WHAT THIS TASK INVOLVES
Each line of the listing must be transcribed exactly, except for the images, which should be excluded.
════
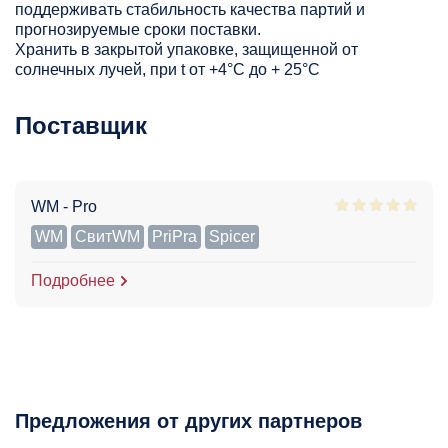
поддерживать стабильность качества партий и
прогнозируемые сроки поставки.
Хранить в закрытой упаковке, защищенной от
солнечных лучей, при t от +4°C до + 25°С
Поставщик
WM - Pro
WM
СвитWM
PriPra
Spicer
Подробнее
Предложения от других партнеров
════
EXERCISE RESULT
поддерживать стабильность качества партий и
прогнозируемые сроки поставки.
Хранить в закрытой упаковке, защищенной от
солнечных лучей, при t от +4°C до + 25°С
Поставщик
WM - Pro
WM
СвитWM
PriPra
Spicer
Подробнее
Предложения от других партнеров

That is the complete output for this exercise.